Yup, having two phones has saved my butt more than once. LOL
Sandy, he might be faster but believe me, it\’s better if I do it. I\’m afraid of what he\’d substitute if something I asked for wasn\’t available. I might even have to return something! Eeeeek! 😉
Whirlbrain, isn\’t it better to be left at the end of the aisle looking confused rather than standing in the middle of the aisle looking even more confused? That\’s what I tell Dan anyway. *grin*
As for shoes, if you need to try them on, you are shopping below your size. Pick a size that always fits and just buy that size, already. It is much more efficient, and that way you do not have to deal with those creepy foot fetishists who always seem to work as shoe salesmen.
Yikes – it would be bliss to have feet that shoes always fit! I’ve got shoes ranging from 1 size below to one size above my actual size – and they all currently fit perfectly… buying without trying on is just not an option 🙁
Am, I’ve been trying to explain the diffences in women and men’s shoe sizing for over a year now. I also have shoes in multiple sizes. If I shopped like Dan I’d spend half my shopping time in the return line. LOL
You know what’s even worse? A. will go into a men’s store and say, “give me a pair of black pants and two shirts in [X] size, and a tie to go with them.”

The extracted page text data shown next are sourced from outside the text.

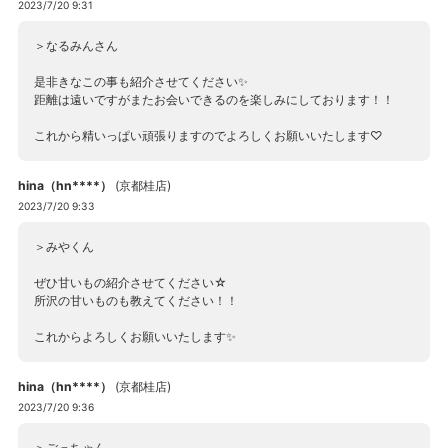
2023/7/20 9:31
＞なるみんさん
是非きなこの事も紹介させてください✨
距離は遠いですがまたお会いできるのを楽しみにしております！！
これから精いっぱい頑張りますのでよろしくお願いいたします♡
hina（hn****）
(
京都桂店
)
2023/7/20 9:33
＞みやくん
ぜひ甘いもの紹介させてください☆
所沢の甘いものも教えてください！！
これからよろしくお願いいたします✨
hina（hn****）
(
京都桂店
)
2023/7/20 9:36
＞ごっちゃん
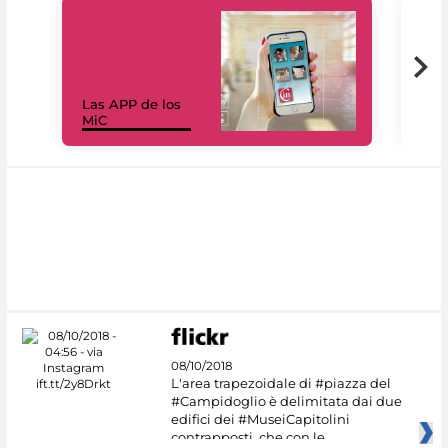
Las APP de los
I Mi
MiC
net
08/10/2018
L'area trapezoidale di #piazza del
#Campidoglio è delimitata dai due
edifici dei #MuseiCapitolini
contrapposti, che con le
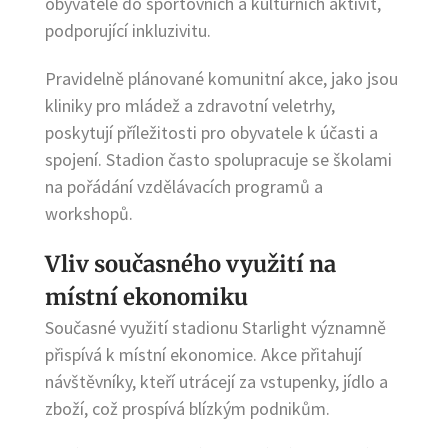
obyvatele do sportovních a kulturních aktivit,
podporující inkluzivitu.
Pravidelně plánované komunitní akce, jako jsou
kliniky pro mládež a zdravotní veletrhy,
poskytují příležitosti pro obyvatele k účasti a
spojení. Stadion často spolupracuje se školami
na pořádání vzdělávacích programů a
workshopů.
Vliv současného využití na
místní ekonomiku
Současné využití stadionu Starlight významně
přispívá k místní ekonomice. Akce přitahují
návštěvníky, kteří utrácejí za vstupenky, jídlo a
zboží, což prospívá blízkým podnikům.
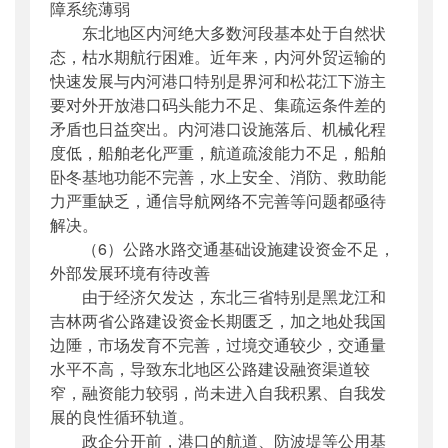
障系统薄弱
东北地区内河绝大多数河段基本处于自然状
态，枯水期航行困难。近年来，内河外贸运输的
快速发展与内河港口特别是界河和松花江下游主
要对外开放港口码头能力不足、集疏运条件差的
矛盾也日益突出。内河港口设施落后、机械化程
度低，船舶老化严重，航道疏浚能力不足，船舶
卧冬基地功能不完善，水上安全、消防、救助能
力严重缺乏，通信导航网络不完善等问题都亟待
解决。
（6）公路水路交通基础设施建设资金不足，
外部发展环境有待改善
由于经济欠发达，东北三省特别是黑龙江和
吉林两省公路建设资金长期匮乏，加之地处我国
边陲，市场发育不完善，过境交通较少，交通量
水平不高，导致东北地区公路建设融资渠道较
窄，融资能力较弱，尚未进入自我积累、自我发
展的良性循环轨道。
政企分开前，港口的航道、防波堤等公用基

ACCCCCCHHHHHHHHHHH!!!! spontaneous combustion! short circuit!
Claire, eeeeeek! Dan read your comment and asked “What’s wrong with that?” They don’t get it. Buying clothes without trying them on and checking them out in a three way mirror is a recipe for disaster as far as I’m concerned. Men!

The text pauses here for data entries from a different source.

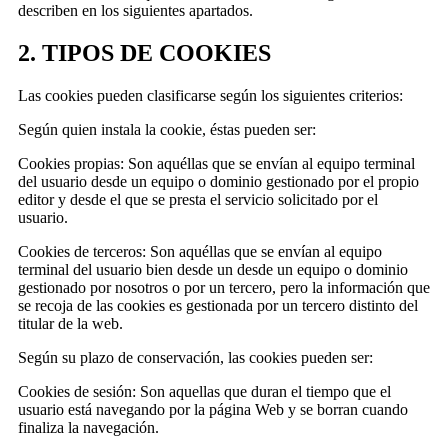
describen en los siguientes apartados.
2. TIPOS DE COOKIES
Las cookies pueden clasificarse según los siguientes criterios:
Según quien instala la cookie, éstas pueden ser:
Cookies propias: Son aquéllas que se envían al equipo terminal
del usuario desde un equipo o dominio gestionado por el propio
editor y desde el que se presta el servicio solicitado por el
usuario.
Cookies de terceros: Son aquéllas que se envían al equipo
terminal del usuario bien desde un desde un equipo o dominio
gestionado por nosotros o por un tercero, pero la información que
se recoja de las cookies es gestionada por un tercero distinto del
titular de la web.
Según su plazo de conservación, las cookies pueden ser:
Cookies de sesión: Son aquellas que duran el tiempo que el
usuario está navegando por la página Web y se borran cuando
finaliza la navegación.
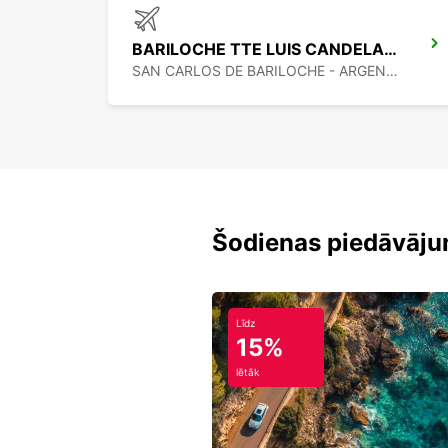
BARILOCHE TTE LUIS CANDELARIA AIRPORT
SAN CARLOS DE BARILOCHE - ARGENTINA
Šodienas piedāvāju
Līdz
15%
lētāk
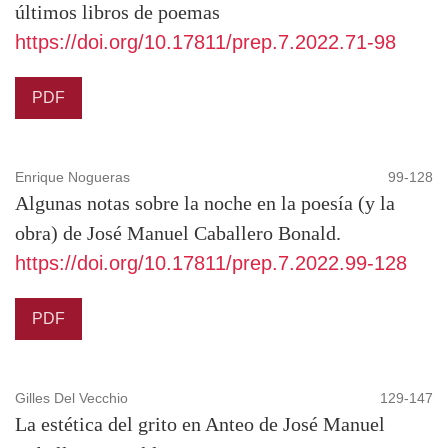
últimos libros de poemas
https://doi.org/10.17811/prep.7.2022.71-98
PDF
Enrique Nogueras
99-128
Algunas notas sobre la noche en la poesía (y la
obra) de José Manuel Caballero Bonald.
https://doi.org/10.17811/prep.7.2022.99-128
PDF
Gilles Del Vecchio
129-147
La estética del grito en Anteo de José Manuel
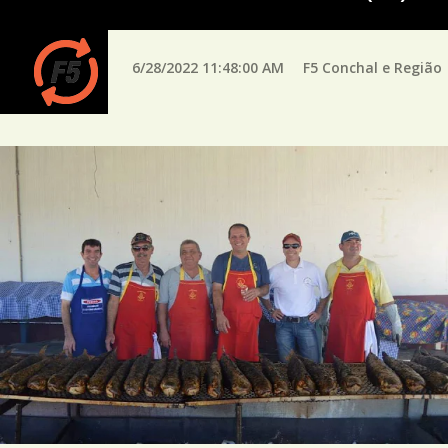
6/28/2022 11:48:00 AM
F5 Conchal e Região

I have to say that I’m 100% on your side on this one, Bethie. There is nothing bratty or even unusual in your behavior. I don’t really enjoy shopping very much usually, so I try to make it as much fun as possible – that means chiming the windchimes, pressing the little buttons that make things run, and trying the samples. And it’s important to get what you want – I mean, it is your money after all. It only becomes bratty when a shopper makes a clerk work extra hard to fill all sorts of specialty orders that the poor clerk’s salary level and training really don’t support.
Personally I almost never go running off while shopping. I’m ready to roll as soon as possible, so we differ there – but otherwise, I think you are right as rain.
Sounds as though Dan is a little bit on the shy side. He doesn’t want to draw a lot of attention to himself perhaps?